Согласно Володичевой, письмо не было передано по настоянию Крупской. Согласно Фотиевой -- его задержала Володичева, боявшаяся идти с таким резким письмом к Сталину(94). Фотиева вспоминала, что Ленин "ждал ответа. Ждал по минутам. А Володичева не решилась отнести письмо Сталину, такое оно было резкое. И только на следующее утро я узнала, что письмо еще лежит у нас. Велела Володичевой отнести"(95). Кто из них говорит правду -- понять трудно.
Отнеся письмо Ленина Сталину, Володичева "записала коротенький ответ Сталина Владимиру Ильичу, и так волновалась", что с ее почерком случилось что-то неузнаваемое(96).
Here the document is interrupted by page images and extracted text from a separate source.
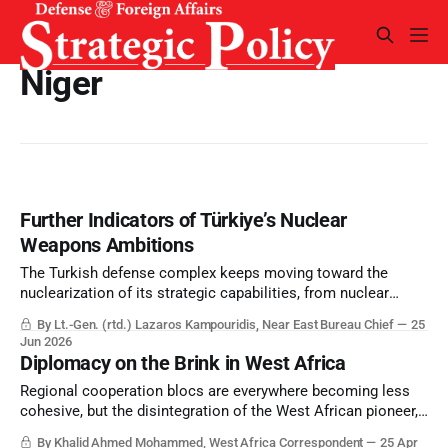
Niger
Further Indicators of Türkiye’s Nuclear
Weapons Ambitions
The Turkish defense complex keeps moving toward the
nuclearization of its strategic capabilities, from nuclear
powered submarines – SSNs or SSGNs – as well as nuclear
By Lt.-Gen. (rtd.) Lazaros Kampouridis, Near East Bureau Chief
25
weapons. And Israel seems set to confront Türkiye before
Jun 2026
this becomes an operational reality.
Diplomacy on the Brink in West Africa
Regional cooperation blocs are everywhere becoming less
cohesive, but the disintegration of the West African pioneer,
ECOWAS, has perhaps been the most significant.
By Khalid Ahmed Mohammed, West Africa Correspondent
25 Apr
Ответ Сталина, в свою очередь, Володичева не понесла Ленину, а отправилась на квартиру к Каменеву:
"Мне посоветовали это мои товарищи, в частности Мария Игнатьевна Гляссер. [...] Она сказала, что обязательно нужно зайти и показать это письмо Каменеву, потому что Сталин может написать такое, что вызовет беспокойство Владимира Ильича. Каменев его прочитал и вернул мне со словами, что письмо можно передать. После посещения Каменева я вернулась к себе в секретариат. Но письмо не было передано, потому что уже было поздно: Владимиру Ильичу уже было плохо"(97).
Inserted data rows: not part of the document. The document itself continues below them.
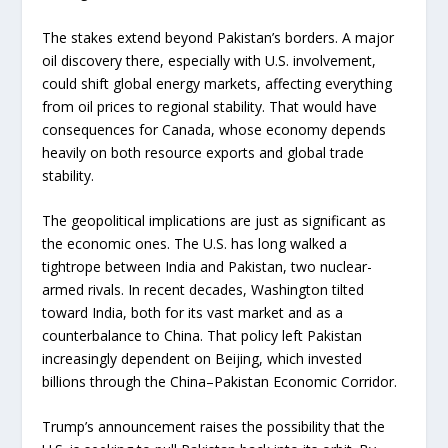
The stakes extend beyond Pakistan’s borders. A major
oil discovery there, especially with U.S. involvement,
could shift global energy markets, affecting everything
from oil prices to regional stability. That would have
consequences for Canada, whose economy depends
heavily on both resource exports and global trade
stability.
The geopolitical implications are just as significant as
the economic ones. The U.S. has long walked a
tightrope between India and Pakistan, two nuclear-
armed rivals. In recent decades, Washington tilted
toward India, both for its vast market and as a
counterbalance to China. That policy left Pakistan
increasingly dependent on Beijing, which invested
billions through the China–Pakistan Economic Corridor.
Trump’s announcement raises the possibility that the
"Плохо" -- не совсем точное определение. 5-7 марта произошли события, за кулисами которых стоял Сталин и его окружение, события, окутанные тайной. Похоже, что уже 6-7 марта Ленин был взят под арест: "Официально стало известно, -- вспоминает Володичева, -- что Владимир Ильич 6 марти или даже уже 5-го был не в состоянии ни читать, ни работать, ни кого-то принимать, ни что-то предпринимать. С ним нельзя было связаться". "Официально было известно...", "с ним нельзя было связаться..." -- это и есть указание на арест Ленина. Значит уже 5-6 марта Володичева сообщила Сталину о еще не отосланном, но написанном письме Ленина, равно как и о письме Троцкому. "И как было с Надеждой Константиновной -- это тоже неизвестно" -- продолжала Володичева. И из этого мы обязаны сделать вывод, что одновременно, 6-7 марта была арестована Крупская. М. И. Ульянова, очевидно тоже арестованная, получила разрешение на телефонный звонок Сталину. Содержание его неизвестно, но из обрывков раздававшего в телефон крика можно было понять, что она требует немедленного освобождения и угрожает, что в противном случае обратится от имени Ленина с призывом о помощи к рабочим Москвы(98).
6 марта Володичева записала в "Дневнике": "Письмо Владимиру Ильичу еще не передано, т. к. он заболел". Это была последняя фраза "Дневника дежурных секретарей Ленина": "Нельзя сказать, знал ли Ленин об ответе Сталина, с точной достоверностью. Да, впоследствии, когда мы были на даче, когда ему стало лучше, это было возможно. Но возможно, а не точно!"(99) -- так завершила Володичева свой рассказ о последней борьбе Ленина. Узнал ли после 6 марта бессильный Ленин об ответной записке Сталина, продиктованной или сказанной Володичевой и одобренной Каменевым -- не столь уж важно. В ночь на 10 марта 1923 года произошло очередное ухудшение и Ленин потерял речь. Через неделю Сталин, со ссылкой на Крупскую, подал в Политбюро рапорт о том, что пора отравить Ленина настала:
"В субботу, 17/III т. Ульянова (Н. К.) сообщила мне в порядке архиконспиративном "просьбу Вл. Ильича Сталину" о том, чтобы я, Сталин, взял на себя обязанность достать и передать Вл. Ильичу порцию цианистого калия. В беседе со мною Н. К. говорила, между прочим, что "Вл. Ильич переживает неимоверные страдания", что "дальше жить так немыслимо", упорно настаивала "не отказывать Ильичу в его просьбе". Ввиду особой настойчивости Н. К. И ввиду того, что В. Ильич требовал моего согласия [...] я не счел возможным ответить отказом, заявив: "прошу В. Ильича успокоиться и верить, что, когда нужно будет, я без колебаний исполню его требование". Вл. Ильич действительно успокоился. Должен, однако, заявить, что у меня не хватит сил выполнить просьбу В. Ильича и вынужден отказаться от этой миссии, как бы она не была гуманна и необходима, о том и довожу до сведения членов П. Бюро ЦК"(100).